Finally, we evaluate at the limits: \[\begin{aligned} \int_{\sqrt{2}}^2 \dfrac{1}{1-x^2}\,dx &=\ln\left|\csc\dfrac{\pi}{3}+\cot\dfrac{\pi}{3}\right| -\ln\left|\csc\dfrac{\pi}{4}+\cot\dfrac{\pi}{4}\right| \\ &=\ln\left|\dfrac{2}{\sqrt{3}}+\dfrac{1}{\sqrt{3}}\right| -\ln|\sqrt{2}+1| \\ &=\ln\sqrt{3}-\ln(\sqrt{2}+1) \end{aligned}\]

Now it's your turn:

Compute \(\displaystyle \int \dfrac{\sqrt{x^2-1}}{x}\,dx\).

Let \(x=\sec\theta\).

\(\displaystyle \int \dfrac{\sqrt{x^2-1}}{x}\,dx =\sqrt{x^2-1}-\mathrm{arcsec}\,x+C\)

We substitute \(x=\sec\theta\). Then \(dx=\sec\theta\tan\theta\,d\theta\) and: \[\begin{aligned} \int \dfrac{\sqrt{x^2-1}}{x}\,dx &=\int \dfrac{\sqrt{\sec^2\theta-1}}{\sec\theta}\sec\theta\tan\theta\,d\theta =\int \tan^2\theta\,d\theta \\ &=\int \sec^2\theta-1\,d\theta =\tan\theta-\theta +C\\ \end{aligned}\] To substitute back, we have \(\sec\theta=x\) and so \(\theta=\mathrm{arcsec}\,x\). From either the Pythagorean identity or the triangle plot, we have: \[ \tan\theta=\sqrt{\sec^2\theta-1}=\sqrt{x^2-1} \] So: \[ \int \dfrac{\sqrt{x^2-1}}{x}\,dx =\sqrt{x^2-1}-\mathrm{arcsec}\,x+C \]
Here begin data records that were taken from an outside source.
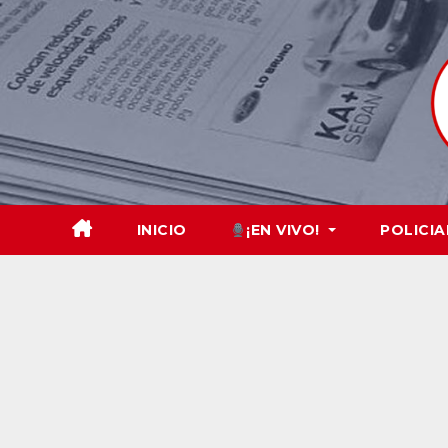
Skip
to
content
INICIO
¡EN VIVO!
POLICIA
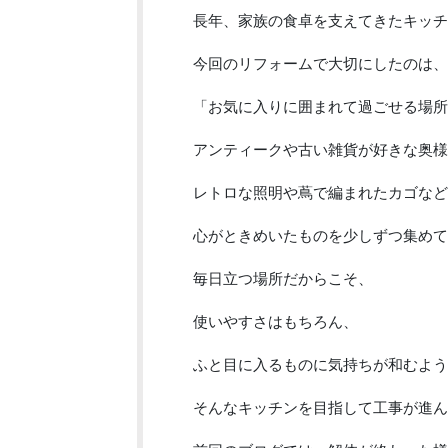
長年、家族の食卓を支えてきたキッチ
今回のリフォームで大切にしたのは、
「お気に入りに囲まれて過ごせる場所
アンティークや古い雑貨が好きな奥様
レトロな照明や蔦で編まれたカゴなど
心がときめいたものを少しずつ集めて
毎日立つ場所だからこそ、
使いやすさはもちろん、
ふと目に入るものに気持ちが和むよう
そんなキッチンを目指して工事が進ん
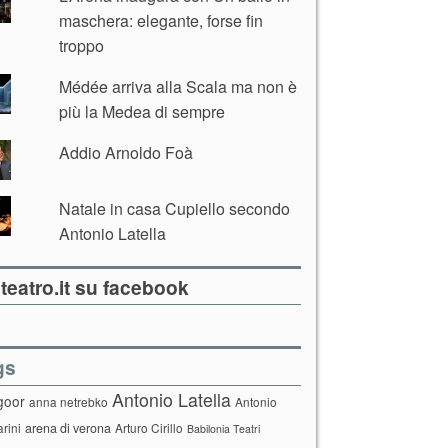
maschera: elegante, forse fin
troppo
Médée arriva alla Scala ma non è
più la Medea di sempre
Addio Arnoldo Foà
Natale in casa Cupiello secondo
Antonio Latella
teatro.it su facebook
gs
Antonio Latella
goor
anna netrebko
Antonio
arini
arena di verona
Arturo Cirillo
Babilonia Teatri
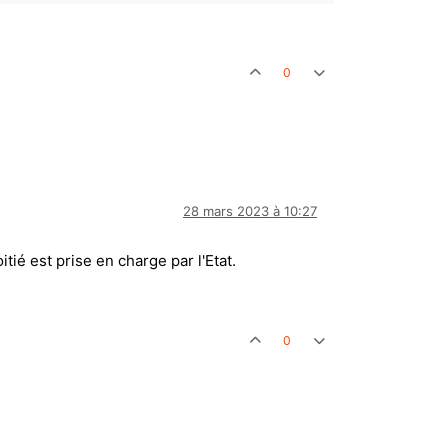
0
28 mars 2023 à 10:27
ié est prise en charge par l'Etat.
0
We check by differentiating. If \(f(x)=\sqrt{x^2-1}-\mathrm{arcsec}\,x\), then \[\begin{aligned} f'(x) &=\dfrac{1}{2}\dfrac{2x}{\sqrt{x^2-1}}-\dfrac{1}{x\sqrt{x^2-1}} \\ &=\dfrac{x^2-1}{x\sqrt{x^2-1}} \\ &=\dfrac{\sqrt{x^2-1}}{x} \end{aligned}\] which is the integrand we started with.

Compute \(\displaystyle \int \dfrac{x}{(1-x^2)^2}\,dx\) assuming \(|x|>1\).

Let \(x=\sec\theta\). Or use the ordinary substitution \(u=1-x^2\).

\(\displaystyle \int \dfrac{x}{(1-x^2)^2}\,dx =\dfrac{1}{2(1-x^2)}+C\)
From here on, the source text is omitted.